La lettera a Franco dette modo in seguito a don Milani di ripensare sui limiti della raccomandazione per avere lavoro. “Il mio Franco è di nuovo disoccupato. M’ha chiesto di accompagnarlo su e giù per le scale degli industriali per cercargli un altro lavoro”. Inizia così la lettera amarissima che prende spunto da un episodio reale, un parrocchiano di don Milani che prosegue aprendo una parentesi: “Le raccomandazioni sono una cosa giusta o ingiusta? Che ne so io? Ma dovevo dirgli di no al mio Franco disoccupato?… Come s’aprono facilmente ai preti oggi le porte degli uffici. Che è bello questo? Che lo so io? ma che dovevo dire di no quando il mio Franco è disoccupato?)”. A Franco don Milani ricorda che si vive in un mondo ingiusto: “Quando sarai più grande e io più buono lo muteremo assieme. Per ora perdonami, non ho da dirti altro che una parola vecchia… La dico solo a te in un orecchio, perché tu puoi capirla: Perdonaci tutti: comunisti, industriali e preti.
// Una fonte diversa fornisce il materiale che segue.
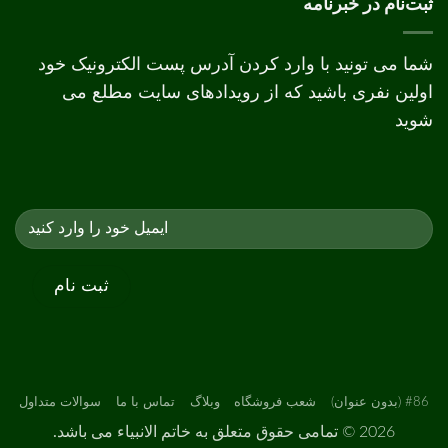
ثبت‌نام در خبرنامه
افست
شما می تونید با وارد کردن آدرس پست الکترونیک خود
اولین نفری باشید که از رویدادهای سایت مطلع می
شوید
#86 (بدون عنوان)
شعب فروشگاه
وبلاگ
تماس با ما
سوالات متداول
2026 ©
تمامی حقوق متعلق به خاتم الانبیاء می باشد.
Dimenticaci, disprezzaci, fai quel che vuoi, ma il tuo Signore, non lo lasciare, Franco. Abbi il coraggio di prendere la Sua croce, portala con fiducia. Non ci hai che Lui che t’abbia amato”.
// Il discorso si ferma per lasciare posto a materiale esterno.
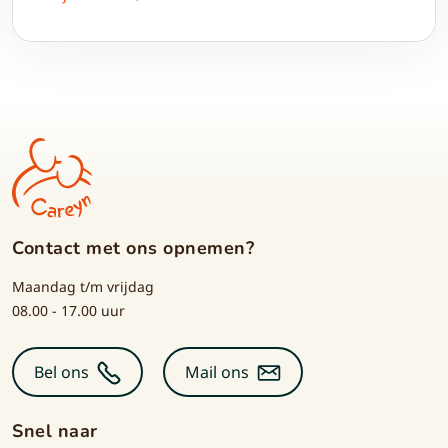
hoeft u daar niet meer aan te denken. Uw kleding,
dekbedden en gordijnen worden bij u thuis opgehaald,
professioneel gereinigd en weer netjes bij u afgeleverd.
Contact met ons opnemen?
Maandag t/m vrijdag
08.00 - 17.00 uur
Bel ons
Mail ons
Snel naar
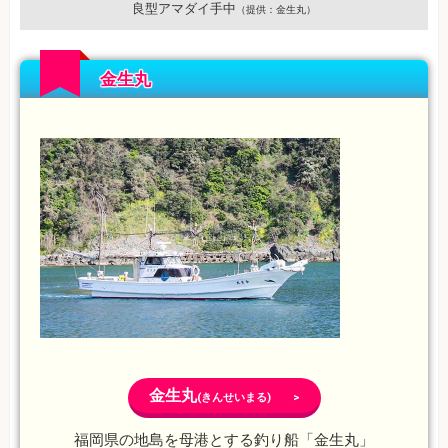
良型アマダイ手中
（提供：金生丸）
金生丸
金生丸
(きんせいまる) >
福岡県の地島を母港とする釣り船「金生丸」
Il riconoscimento di Parolin

Un prete brusco e un giovane disoccupato. Una delle tante storie di lavoro non estranee neanche all’oggi. Il lavoro continua a rappresentare una questione nazionale e mondiale, tallonata dall’ingovernabile cambio di epoca. Il potere trasformativo dei rapporti sociali e personali indotto dall’universo informatico è sbalorditivo. Don Milani torna attuale. Lo ha riconosciuto il cardinale Pietro Parolin, segretario di Stato vaticano inaugurando all’Università Lateranense una mostra fotografica per il centenario della nascita di don Milani, priore di Barbiana. “Quello è stato un laboratorio di vita vissuta e una risposta all’emergenza educativa nella quale il cammino nella fede si è saputo coniugare con la formazione, la cultura e la conoscenza – ha detto – Alle giovani generazioni sono stati offerti lo spazio e gli strumenti di apertura alla realtà sociale, all’inserimento nella vita lavorativa e ad un impegno anche di tipo politico in cui proprio il credere diventava la base per aprirsi e dialogare con tutti”. Un’esperienza che fece vivere già allora l’idea di “un modo che si apriva ben al di là dei confini di uno Stato o di un continente”. Barbiana un metodo per superare la logica del fare scuola, di insegnare e di formare secondo lo schema – che è purtroppo una radicata convinzione – del ‘si è sempre fatto così’.